> [PROBLEM STATEMENT]
Show, from the entries below, every line in which "Duplicate" appears.

> [DATASET ENTRIES]
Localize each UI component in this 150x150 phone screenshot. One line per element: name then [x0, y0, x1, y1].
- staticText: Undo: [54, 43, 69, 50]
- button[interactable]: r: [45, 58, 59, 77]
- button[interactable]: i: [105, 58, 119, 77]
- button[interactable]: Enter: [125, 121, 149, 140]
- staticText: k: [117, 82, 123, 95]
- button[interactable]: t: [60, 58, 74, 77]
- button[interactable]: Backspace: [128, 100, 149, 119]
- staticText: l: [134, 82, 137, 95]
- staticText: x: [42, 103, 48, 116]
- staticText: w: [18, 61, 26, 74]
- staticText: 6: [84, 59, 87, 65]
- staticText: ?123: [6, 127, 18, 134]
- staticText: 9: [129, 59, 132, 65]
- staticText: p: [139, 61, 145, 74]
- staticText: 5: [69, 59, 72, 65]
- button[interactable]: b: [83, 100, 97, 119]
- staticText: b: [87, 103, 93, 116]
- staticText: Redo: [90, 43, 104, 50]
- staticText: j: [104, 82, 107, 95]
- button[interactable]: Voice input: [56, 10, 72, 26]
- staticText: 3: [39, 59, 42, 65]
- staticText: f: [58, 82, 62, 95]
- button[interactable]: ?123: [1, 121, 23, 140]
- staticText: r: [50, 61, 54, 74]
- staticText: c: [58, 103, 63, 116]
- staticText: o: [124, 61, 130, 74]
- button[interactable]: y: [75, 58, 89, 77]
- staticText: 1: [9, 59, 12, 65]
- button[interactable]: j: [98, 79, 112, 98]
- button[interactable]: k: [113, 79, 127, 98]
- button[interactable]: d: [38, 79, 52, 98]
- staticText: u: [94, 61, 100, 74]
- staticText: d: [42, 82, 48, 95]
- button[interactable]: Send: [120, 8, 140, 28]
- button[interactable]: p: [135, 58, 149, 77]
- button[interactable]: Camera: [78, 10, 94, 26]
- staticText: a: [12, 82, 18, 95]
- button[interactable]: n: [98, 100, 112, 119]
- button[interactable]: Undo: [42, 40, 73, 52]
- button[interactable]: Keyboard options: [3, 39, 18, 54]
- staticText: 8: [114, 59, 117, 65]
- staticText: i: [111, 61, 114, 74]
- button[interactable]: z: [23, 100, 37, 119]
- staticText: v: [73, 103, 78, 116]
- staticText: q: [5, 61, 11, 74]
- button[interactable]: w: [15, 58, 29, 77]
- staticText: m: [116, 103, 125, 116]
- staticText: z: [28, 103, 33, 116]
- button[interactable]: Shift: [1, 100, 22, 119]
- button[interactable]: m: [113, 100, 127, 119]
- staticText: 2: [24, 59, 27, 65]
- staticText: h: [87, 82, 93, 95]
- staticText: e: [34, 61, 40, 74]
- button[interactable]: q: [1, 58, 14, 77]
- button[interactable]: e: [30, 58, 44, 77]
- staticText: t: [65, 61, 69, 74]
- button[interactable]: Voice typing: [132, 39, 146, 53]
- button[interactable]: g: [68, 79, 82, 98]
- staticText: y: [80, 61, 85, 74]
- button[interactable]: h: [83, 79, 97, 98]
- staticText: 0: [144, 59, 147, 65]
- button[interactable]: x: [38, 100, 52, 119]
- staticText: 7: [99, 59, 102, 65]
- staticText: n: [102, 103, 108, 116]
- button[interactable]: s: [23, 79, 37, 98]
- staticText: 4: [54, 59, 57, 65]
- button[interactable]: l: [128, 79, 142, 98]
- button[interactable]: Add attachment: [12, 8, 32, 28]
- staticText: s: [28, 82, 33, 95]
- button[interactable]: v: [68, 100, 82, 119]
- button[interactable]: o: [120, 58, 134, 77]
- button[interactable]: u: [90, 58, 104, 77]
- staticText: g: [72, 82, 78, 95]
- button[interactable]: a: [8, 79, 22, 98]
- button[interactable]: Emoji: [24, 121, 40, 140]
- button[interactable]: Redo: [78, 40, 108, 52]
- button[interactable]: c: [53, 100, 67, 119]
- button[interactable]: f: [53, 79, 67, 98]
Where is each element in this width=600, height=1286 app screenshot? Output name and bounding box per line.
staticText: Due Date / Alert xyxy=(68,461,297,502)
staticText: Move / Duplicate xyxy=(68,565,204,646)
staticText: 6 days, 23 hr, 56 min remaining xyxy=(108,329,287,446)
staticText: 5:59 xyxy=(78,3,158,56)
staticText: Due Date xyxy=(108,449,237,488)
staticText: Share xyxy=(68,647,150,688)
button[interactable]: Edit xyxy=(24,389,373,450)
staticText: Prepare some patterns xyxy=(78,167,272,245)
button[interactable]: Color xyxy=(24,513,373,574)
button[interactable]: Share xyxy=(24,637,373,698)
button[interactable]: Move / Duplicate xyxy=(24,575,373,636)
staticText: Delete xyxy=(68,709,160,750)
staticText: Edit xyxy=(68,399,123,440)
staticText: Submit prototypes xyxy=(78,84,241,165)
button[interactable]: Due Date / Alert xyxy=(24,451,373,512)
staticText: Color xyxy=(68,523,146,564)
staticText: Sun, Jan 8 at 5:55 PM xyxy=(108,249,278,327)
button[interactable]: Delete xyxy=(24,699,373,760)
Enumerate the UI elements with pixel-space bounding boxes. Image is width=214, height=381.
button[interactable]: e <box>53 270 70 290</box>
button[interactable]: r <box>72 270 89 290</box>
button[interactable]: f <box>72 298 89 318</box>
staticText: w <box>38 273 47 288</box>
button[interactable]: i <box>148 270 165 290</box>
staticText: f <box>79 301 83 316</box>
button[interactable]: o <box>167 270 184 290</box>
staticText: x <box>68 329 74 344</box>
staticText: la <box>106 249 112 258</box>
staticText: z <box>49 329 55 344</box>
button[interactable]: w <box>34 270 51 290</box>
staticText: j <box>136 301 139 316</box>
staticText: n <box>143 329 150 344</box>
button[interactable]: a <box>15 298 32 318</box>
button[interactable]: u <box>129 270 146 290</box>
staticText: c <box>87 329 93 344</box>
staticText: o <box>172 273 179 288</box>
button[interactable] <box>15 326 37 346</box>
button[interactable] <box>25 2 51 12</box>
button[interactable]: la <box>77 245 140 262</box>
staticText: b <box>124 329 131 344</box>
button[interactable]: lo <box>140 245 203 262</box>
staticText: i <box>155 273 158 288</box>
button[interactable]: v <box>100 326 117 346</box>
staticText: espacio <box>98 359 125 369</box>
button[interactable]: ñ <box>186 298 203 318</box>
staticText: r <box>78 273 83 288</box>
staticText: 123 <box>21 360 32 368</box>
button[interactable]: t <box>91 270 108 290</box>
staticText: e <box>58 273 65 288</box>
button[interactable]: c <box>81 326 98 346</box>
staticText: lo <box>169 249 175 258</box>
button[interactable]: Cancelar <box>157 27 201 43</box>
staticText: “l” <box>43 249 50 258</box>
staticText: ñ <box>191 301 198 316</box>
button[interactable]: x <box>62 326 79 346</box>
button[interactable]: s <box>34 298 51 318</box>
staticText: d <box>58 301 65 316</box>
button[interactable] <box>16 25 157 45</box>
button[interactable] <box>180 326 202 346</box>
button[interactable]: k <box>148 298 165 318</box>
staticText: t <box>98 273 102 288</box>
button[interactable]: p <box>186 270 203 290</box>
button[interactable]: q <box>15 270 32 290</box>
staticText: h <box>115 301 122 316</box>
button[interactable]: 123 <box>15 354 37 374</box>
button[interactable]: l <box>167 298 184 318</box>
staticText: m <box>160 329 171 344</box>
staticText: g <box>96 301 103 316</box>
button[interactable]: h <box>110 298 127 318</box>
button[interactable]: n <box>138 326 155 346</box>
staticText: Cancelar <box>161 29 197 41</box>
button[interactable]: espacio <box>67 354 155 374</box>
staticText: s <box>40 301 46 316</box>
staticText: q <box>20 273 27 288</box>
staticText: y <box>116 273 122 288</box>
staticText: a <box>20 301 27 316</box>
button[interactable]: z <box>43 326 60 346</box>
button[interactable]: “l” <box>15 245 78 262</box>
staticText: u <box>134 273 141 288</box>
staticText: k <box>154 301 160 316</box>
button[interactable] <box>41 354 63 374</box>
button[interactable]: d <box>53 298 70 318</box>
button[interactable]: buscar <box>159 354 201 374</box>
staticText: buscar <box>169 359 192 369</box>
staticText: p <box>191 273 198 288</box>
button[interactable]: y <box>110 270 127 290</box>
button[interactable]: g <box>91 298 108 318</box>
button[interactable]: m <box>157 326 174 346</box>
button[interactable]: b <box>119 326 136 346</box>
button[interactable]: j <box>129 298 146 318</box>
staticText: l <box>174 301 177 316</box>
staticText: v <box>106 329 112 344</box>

* * *

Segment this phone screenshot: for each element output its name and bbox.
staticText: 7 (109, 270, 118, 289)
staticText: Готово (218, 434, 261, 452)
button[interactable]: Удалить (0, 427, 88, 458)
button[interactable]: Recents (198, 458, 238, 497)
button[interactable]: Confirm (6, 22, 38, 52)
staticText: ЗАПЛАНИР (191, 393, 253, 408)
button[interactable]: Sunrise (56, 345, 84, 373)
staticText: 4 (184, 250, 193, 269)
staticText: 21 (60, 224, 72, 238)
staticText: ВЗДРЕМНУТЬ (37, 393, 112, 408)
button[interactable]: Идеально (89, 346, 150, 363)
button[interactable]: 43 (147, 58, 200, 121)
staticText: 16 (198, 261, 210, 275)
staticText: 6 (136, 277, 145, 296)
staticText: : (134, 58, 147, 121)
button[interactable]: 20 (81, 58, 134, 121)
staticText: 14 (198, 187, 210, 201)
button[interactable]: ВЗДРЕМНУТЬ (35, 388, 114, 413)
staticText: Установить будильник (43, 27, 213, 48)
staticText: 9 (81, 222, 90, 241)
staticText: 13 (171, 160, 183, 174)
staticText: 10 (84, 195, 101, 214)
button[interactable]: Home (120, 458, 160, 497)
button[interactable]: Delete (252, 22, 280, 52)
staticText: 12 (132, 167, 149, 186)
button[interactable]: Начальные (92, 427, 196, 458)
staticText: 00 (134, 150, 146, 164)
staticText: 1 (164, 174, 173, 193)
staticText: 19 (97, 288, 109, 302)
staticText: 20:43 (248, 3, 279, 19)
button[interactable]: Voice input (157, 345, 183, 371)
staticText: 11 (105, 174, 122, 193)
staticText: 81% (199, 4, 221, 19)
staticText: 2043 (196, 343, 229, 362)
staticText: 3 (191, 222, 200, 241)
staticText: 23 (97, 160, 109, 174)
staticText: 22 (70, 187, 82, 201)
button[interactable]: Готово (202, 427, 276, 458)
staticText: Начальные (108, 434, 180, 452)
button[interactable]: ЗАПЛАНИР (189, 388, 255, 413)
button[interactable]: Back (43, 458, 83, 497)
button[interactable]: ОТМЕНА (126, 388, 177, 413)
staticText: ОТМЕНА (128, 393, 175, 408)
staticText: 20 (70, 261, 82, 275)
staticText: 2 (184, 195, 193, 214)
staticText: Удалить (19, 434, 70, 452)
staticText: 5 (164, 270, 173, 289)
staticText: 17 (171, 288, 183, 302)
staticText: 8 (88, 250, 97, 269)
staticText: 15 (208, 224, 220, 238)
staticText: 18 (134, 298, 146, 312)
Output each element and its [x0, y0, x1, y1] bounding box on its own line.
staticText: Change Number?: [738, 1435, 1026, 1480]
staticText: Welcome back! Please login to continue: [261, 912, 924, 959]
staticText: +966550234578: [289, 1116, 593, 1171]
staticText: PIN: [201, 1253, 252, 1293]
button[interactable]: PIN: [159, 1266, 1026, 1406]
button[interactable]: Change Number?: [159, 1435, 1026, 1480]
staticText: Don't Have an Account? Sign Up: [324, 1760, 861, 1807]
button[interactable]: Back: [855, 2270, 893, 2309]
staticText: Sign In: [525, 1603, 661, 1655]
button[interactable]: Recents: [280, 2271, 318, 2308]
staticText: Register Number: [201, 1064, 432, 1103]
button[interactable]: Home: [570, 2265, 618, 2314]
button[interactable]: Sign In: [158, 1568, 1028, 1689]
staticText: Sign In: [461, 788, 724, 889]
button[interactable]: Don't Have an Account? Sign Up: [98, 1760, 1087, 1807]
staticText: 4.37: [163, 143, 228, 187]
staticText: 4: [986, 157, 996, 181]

* * *

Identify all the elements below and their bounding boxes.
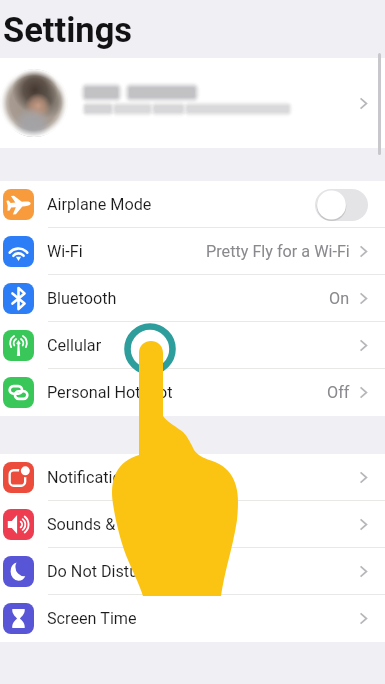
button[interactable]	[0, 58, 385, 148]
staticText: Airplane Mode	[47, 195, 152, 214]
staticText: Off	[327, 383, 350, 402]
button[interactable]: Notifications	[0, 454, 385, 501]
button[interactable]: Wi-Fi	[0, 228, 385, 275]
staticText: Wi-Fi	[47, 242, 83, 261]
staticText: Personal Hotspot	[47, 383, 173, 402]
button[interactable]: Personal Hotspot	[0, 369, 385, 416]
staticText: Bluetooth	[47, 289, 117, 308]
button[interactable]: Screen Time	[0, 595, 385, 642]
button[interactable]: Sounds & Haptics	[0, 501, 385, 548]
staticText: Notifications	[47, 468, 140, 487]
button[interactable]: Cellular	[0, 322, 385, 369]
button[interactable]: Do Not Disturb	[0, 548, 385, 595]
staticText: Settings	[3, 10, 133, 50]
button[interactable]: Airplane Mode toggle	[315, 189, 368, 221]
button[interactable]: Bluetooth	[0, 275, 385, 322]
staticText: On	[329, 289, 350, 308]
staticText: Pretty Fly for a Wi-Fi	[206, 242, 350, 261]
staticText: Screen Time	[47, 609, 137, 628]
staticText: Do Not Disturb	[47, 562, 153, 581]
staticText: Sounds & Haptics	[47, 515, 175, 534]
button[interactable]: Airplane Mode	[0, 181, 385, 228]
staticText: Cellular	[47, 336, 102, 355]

> [ANSWER]
staticText: Move / Duplicate xyxy=(68,565,204,646)
button[interactable]: Move / Duplicate xyxy=(24,575,373,636)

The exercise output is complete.